(Extracted page text data)
Start of Block

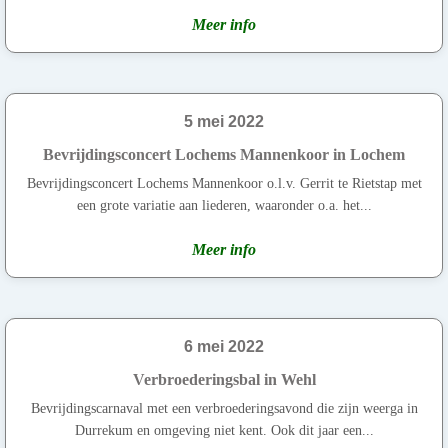
Meer info
5 mei 2022
Bevrijdingsconcert Lochems Mannenkoor in Lochem
Bevrijdingsconcert Lochems Mannenkoor o.l.v. Gerrit te Rietstap met
een grote variatie aan liederen, waaronder o.a. het...
Meer info
6 mei 2022
Verbroederingsbal in Wehl
Bevrijdingscarnaval met een verbroederingsavond die zijn weerga in
Durrekum en omgeving niet kent. Ook dit jaar een...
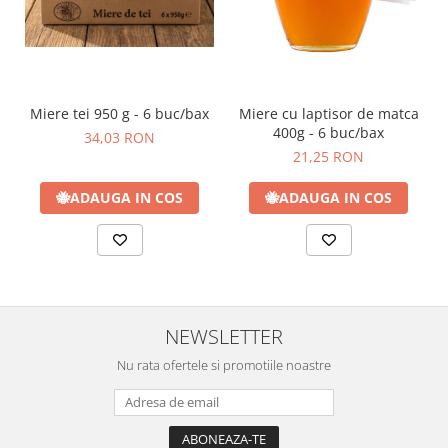
Miere tei 950 g - 6 buc/bax
Miere cu laptisor de matca
400g - 6 buc/bax
34,03 RON
21,25 RON
🐝
ADAUGA IN COS
🐝
ADAUGA IN COS
NEWSLETTER
Nu rata ofertele si promotiile noastre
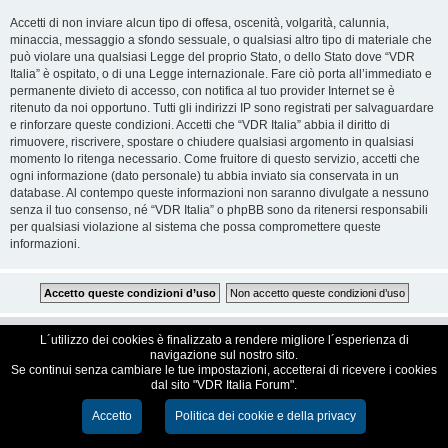
Accetti di non inviare alcun tipo di offesa, oscenità, volgarità, calunnia,
minaccia, messaggio a sfondo sessuale, o qualsiasi altro tipo di materiale che
può violare una qualsiasi Legge del proprio Stato, o dello Stato dove “VDR
Italia” è ospitato, o di una Legge internazionale. Fare ciò porta all’immediato e
permanente divieto di accesso, con notifica al tuo provider Internet se è
ritenuto da noi opportuno. Tutti gli indirizzi IP sono registrati per salvaguardare
e rinforzare queste condizioni. Accetti che “VDR Italia” abbia il diritto di
rimuovere, riscrivere, spostare o chiudere qualsiasi argomento in qualsiasi
momento lo ritenga necessario. Come fruitore di questo servizio, accetti che
ogni informazione (dato personale) tu abbia inviato sia conservata in un
database. Al contempo queste informazioni non saranno divulgate a nessuno
senza il tuo consenso, né “VDR Italia” o phpBB sono da ritenersi responsabili
per qualsiasi violazione al sistema che possa compromettere queste
informazioni.
VDR Italia, comunità italiana utilizzatori VDR
L´utilizzo dei cookies è finalizzato a rendere migliore l´esperienza di
navigazione sul nostro sito.
Se continui senza cambiare le tue impostazioni, accetterai di ricevere i cookies
Creato da
phpBB
® Forum Software © phpBB Limited
dal sito "VDR Italia Forum".
Traduzione Italiana
phpBB-Italia.it
Cookie e Privacy
Accetto
Politica dei cookie e della privacy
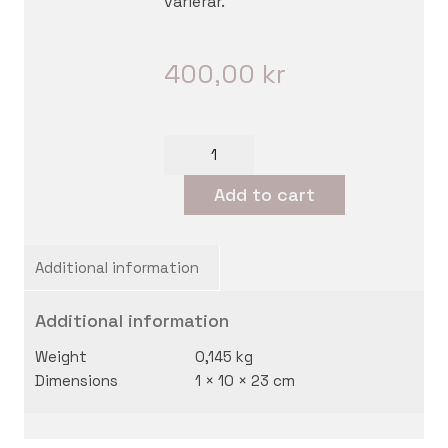
varierar.
400,00
kr
Förköp:
Älven
Add to cart
andas
av
Benton
Wolgers
Additional information
quantity
Additional information
Weight
0,145 kg
Dimensions
1 × 10 × 23 cm
© Kajsa Bornedal 2025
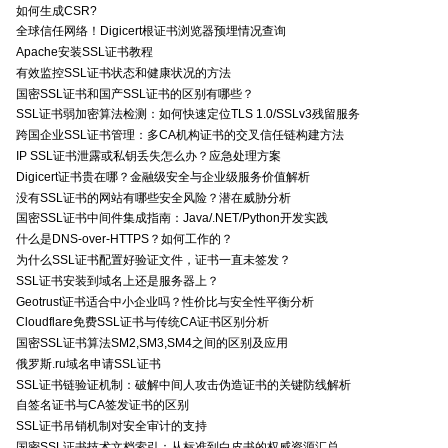
如何生成CSR?
全球信任网络！Digicert根证书浏览器预埋情况查询
Apache安装SSL证书教程
有效监控SSL证书状态和健康状况的方法
国密SSL证书和国产SSL证书的区别有哪些？
SSL证书弱加密算法检测：如何快速定位TLS 1.0/SSLv3残留服务
跨国企业SSL证书管理：多CA机构证书的交叉信任链构建方法
IP SSL证书泄露或私钥丢失怎么办？应急处理方案
Digicert证书贵在哪？金融级安全与企业级服务价值解析
没有SSL证书的网站有哪些安全风险？潜在威胁分析
国密SSL证书中间件集成指南：Java/.NET/Python开发实践
什么是DNS-over-HTTPS？如何工作的？
为什么SSL证书配置好验证文件，证书一直未签发？
SSL证书安装到域名上还是服务器上？
Geotrust证书适合中小企业吗？性价比与安全性平衡分析
Cloudflare免费SSL证书与传统CA证书区别分析
国密SSL证书算法SM2,SM3,SM4之间的区别及应用
俄罗斯.ru域名申请SSL证书
SSL证书链验证机制：破解中间人攻击伪造证书的关键防线解析
自签名证书与CA签发证书的区别
SSL证书吊销机制对安全审计的支持
国密SSL证书技术文档索引：从标准到白皮书的权威资源汇总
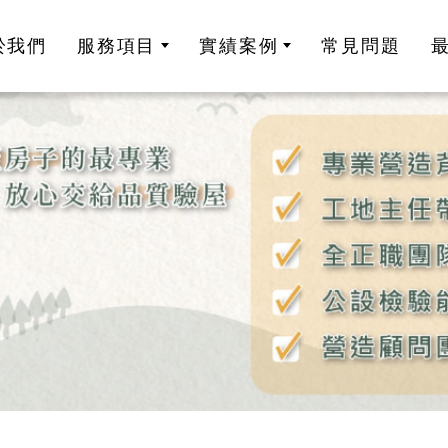
於我們
服務項目
實績案例
常見問題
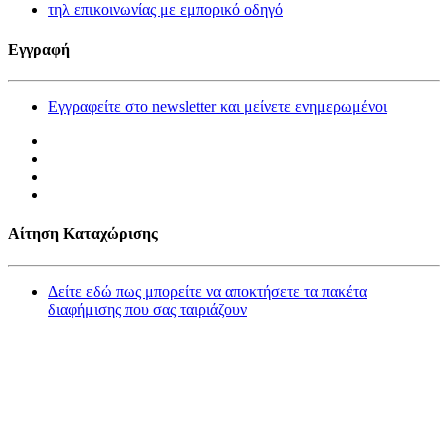
τηλ επικοινωνίας με εμπορικό οδηγό
Εγγραφή
Εγγραφείτε στο newsletter και μείνετε ενημερωμένοι
Αίτηση Καταχώρισης
Δείτε εδώ πως μπορείτε να αποκτήσετε τα πακέτα
διαφήμισης που σας ταιριάζουν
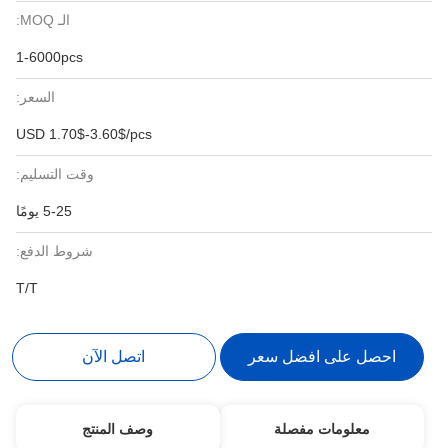
الـ MOQ:
1-6000pcs
السعر:
USD 1.70$-3.60$/pcs
وقت التسليم:
5-25 يومًا
شروط الدفع:
T/T
احصل على افضل سعر
اتصل الآن
معلومات مفصلة
وصف المنتج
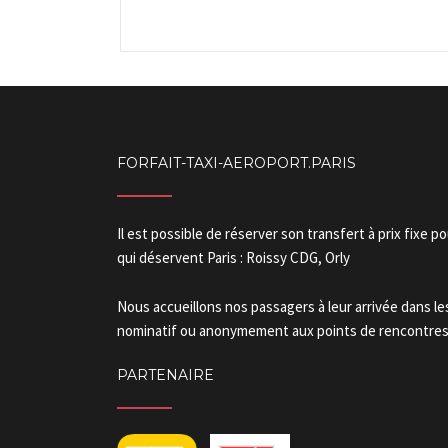
FORFAIT-TAXI-AEROPORT.PARIS
Il est possible de réserver son transfert à prix fixe p
qui déservent Paris : Roissy CDG, Orly
Nous accueillons nos passagers à leur arrivée dans l
nominatif ou anonymement aux points de rencontres.
PARTENAIRE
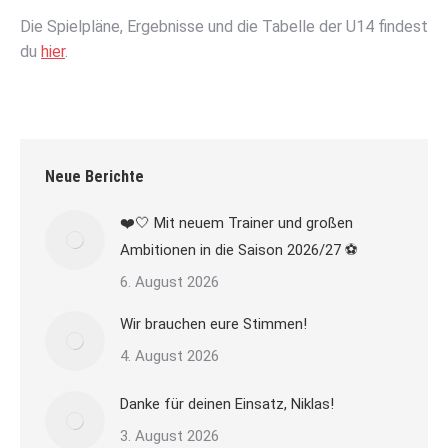
Die Spielpläne, Ergebnisse und die Tabelle der U14 findest
du
hier
.
Neue Berichte
❤️🤍 Mit neuem Trainer und großen
Ambitionen in die Saison 2026/27 ⚽
6. August 2026
Wir brauchen eure Stimmen!
4. August 2026
Danke für deinen Einsatz, Niklas!
3. August 2026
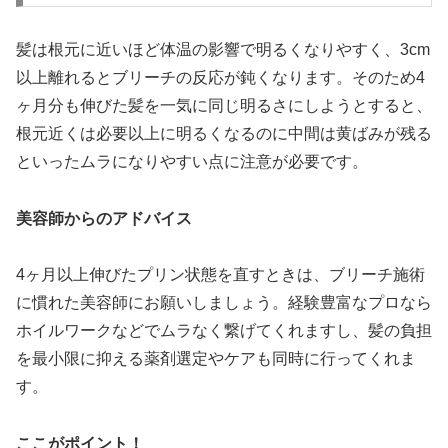
髪は根元に近いほど体温の影響で明るくなりやすく、3cm
以上離れるとブリーチの反応が鈍くなります。そのため4
ヶ月分も伸びた髪を一気に同じ明るさにしようとすると、
根元近くは必要以上に明るくなるのに中間は黄ばみが残る
といったムラになりやすい点に注意が必要です。
美容師からのアドバイス
4ヶ月以上伸びたプリン状態を直すときは、ブリーチ施術
に慣れた美容師にお願いしましょう。経験豊富なプロなら
ホイルワークなどでムラなく繋げてくれますし、髪の負担
を最小限に抑える薬剤選定やケアも同時に行ってくれま
す。
ここがポイント！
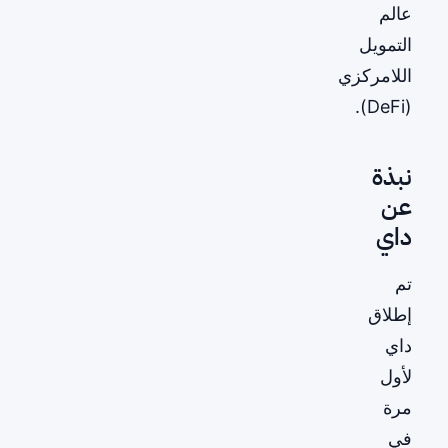
عالم
التمويل
اللامركزي
(DeFi).
نبذة
عن
داي
تم
إطلاق
داي
لأول
مرة
في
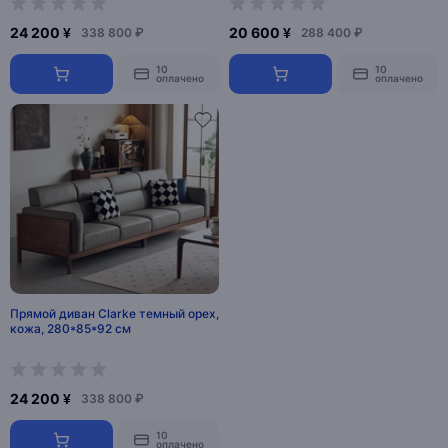
24 200 ¥
20 600 ¥
338 800 ₽
288 400 ₽
10
10
оплачено
оплачено
Прямой диван Clarke темный орех,
кожа, 280*85*92 см
24 200 ¥
338 800 ₽
10
оплачено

End of Block

• **Problem details**: Above are the records; repeat them exactly, omitting every picture.

• **Task result**:
Meer info
5 mei 2022
Bevrijdingsconcert Lochems Mannenkoor in Lochem
Bevrijdingsconcert Lochems Mannenkoor o.l.v. Gerrit te Rietstap met
een grote variatie aan liederen, waaronder o.a. het...
Meer info
6 mei 2022
Verbroederingsbal in Wehl
Bevrijdingscarnaval met een verbroederingsavond die zijn weerga in
Durrekum en omgeving niet kent. Ook dit jaar een...
Miere tei 950 g - 6 buc/bax
Miere cu laptisor de matca
400g - 6 buc/bax
34,03 RON
21,25 RON
🐝
ADAUGA IN COS
🐝
ADAUGA IN COS
NEWSLETTER
Nu rata ofertele si promotiile noastre
Accetti di non inviare alcun tipo di offesa, oscenità, volgarità, calunnia,
minaccia, messaggio a sfondo sessuale, o qualsiasi altro tipo di materiale che
può violare una qualsiasi Legge del proprio Stato, o dello Stato dove “VDR
Italia” è ospitato, o di una Legge internazionale. Fare ciò porta all’immediato e
permanente divieto di accesso, con notifica al tuo provider Internet se è
ritenuto da noi opportuno. Tutti gli indirizzi IP sono registrati per salvaguardare
e rinforzare queste condizioni. Accetti che “VDR Italia” abbia il diritto di
rimuovere, riscrivere, spostare o chiudere qualsiasi argomento in qualsiasi
momento lo ritenga necessario. Come fruitore di questo servizio, accetti che
ogni informazione (dato personale) tu abbia inviato sia conservata in un
database. Al contempo queste informazioni non saranno divulgate a nessuno
senza il tuo consenso, né “VDR Italia” o phpBB sono da ritenersi responsabili
per qualsiasi violazione al sistema che possa compromettere queste
informazioni.
VDR Italia, comunità italiana utilizzatori VDR
L´utilizzo dei cookies è finalizzato a rendere migliore l´esperienza di
navigazione sul nostro sito.
Se continui senza cambiare le tue impostazioni, accetterai di ricevere i cookies
Creato da
phpBB
® Forum Software © phpBB Limited
dal sito "VDR Italia Forum".
Traduzione Italiana
phpBB-Italia.it
Cookie e Privacy
Accetto
Politica dei cookie e della privacy
varierar.
400,00
kr
Förköp:
Älven
Add to cart
andas
av
Benton
Wolgers
Additional information
quantity
Additional information
Weight
0,145 kg
Dimensions
1 × 10 × 23 cm
© Kajsa Bornedal 2025
如何生成CSR?
全球信任网络！Digicert根证书浏览器预埋情况查询
Apache安装SSL证书教程
有效监控SSL证书状态和健康状况的方法
国密SSL证书和国产SSL证书的区别有哪些？
SSL证书弱加密算法检测：如何快速定位TLS 1.0/SSLv3残留服务
跨国企业SSL证书管理：多CA机构证书的交叉信任链构建方法
IP SSL证书泄露或私钥丢失怎么办？应急处理方案
Digicert证书贵在哪？金融级安全与企业级服务价值解析
没有SSL证书的网站有哪些安全风险？潜在威胁分析
国密SSL证书中间件集成指南：Java/.NET/Python开发实践
什么是DNS-over-HTTPS？如何工作的？
为什么SSL证书配置好验证文件，证书一直未签发？
SSL证书安装到域名上还是服务器上？
Geotrust证书适合中小企业吗？性价比与安全性平衡分析
Cloudflare免费SSL证书与传统CA证书区别分析
国密SSL证书算法SM2,SM3,SM4之间的区别及应用
俄罗斯.ru域名申请SSL证书
SSL证书链验证机制：破解中间人攻击伪造证书的关键防线解析
自签名证书与CA签发证书的区别
SSL证书吊销机制对安全审计的支持
国密SSL证书技术文档索引：从标准到白皮书的权威资源汇总
於我們
服務項目
實績案例
常見問題
τηλ επικοινωνίας με εμπορικό οδηγό
Εγγραφή
Εγγραφείτε στο newsletter και μείνετε ενημερωμένοι
Αίτηση Καταχώρισης
Δείτε εδώ πως μπορείτε να αποκτήσετε τα πακέτα
διαφήμισης που σας ταιριάζουν
الـ MOQ:
1-6000pcs
السعر:
USD 1.70$-3.60$/pcs
وقت التسليم:
5-25 يومًا
شروط الدفع:
T/T
احصل على افضل سعر
اتصل الآن
معلومات مفصلة
وصف المنتج
FORFAIT-TAXI-AEROPORT.PARIS
Il est possible de réserver son transfert à prix fixe p
qui déservent Paris : Roissy CDG, Orly
Nous accueillons nos passagers à leur arrivée dans l
nominatif ou anonymement aux points de rencontres.
PARTENAIRE
Die Spielpläne, Ergebnisse und die Tabelle der U14 findest
du
hier
.
Neue Berichte
❤️🤍 Mit neuem Trainer und großen
Ambitionen in die Saison 2026/27 ⚽
6. August 2026
Wir brauchen eure Stimmen!
4. August 2026
Danke für deinen Einsatz, Niklas!
3. August 2026
髪は根元に近いほど体温の影響で明るくなりやすく、3cm
以上離れるとブリーチの反応が鈍くなります。そのため4
ヶ月分も伸びた髪を一気に同じ明るさにしようとすると、
根元近くは必要以上に明るくなるのに中間は黄ばみが残る
といったムラになりやすい点に注意が必要です。
美容師からのアドバイス
4ヶ月以上伸びたプリン状態を直すときは、ブリーチ施術
に慣れた美容師にお願いしましょう。経験豊富なプロなら
ホイルワークなどでムラなく繋げてくれますし、髪の負担
を最小限に抑える薬剤選定やケアも同時に行ってくれま
す。
ここがポイント！
عالم
التمويل
اللامركزي
(DeFi).
نبذة
عن
داي
تم
إطلاق
داي
لأول
مرة
في
24 200 ¥
20 600 ¥
338 800 ₽
288 400 ₽
10
10
оплачено
оплачено
Прямой диван Clarke темный орех,
кожа, 280*85*92 см
24 200 ¥
338 800 ₽
10
оплачено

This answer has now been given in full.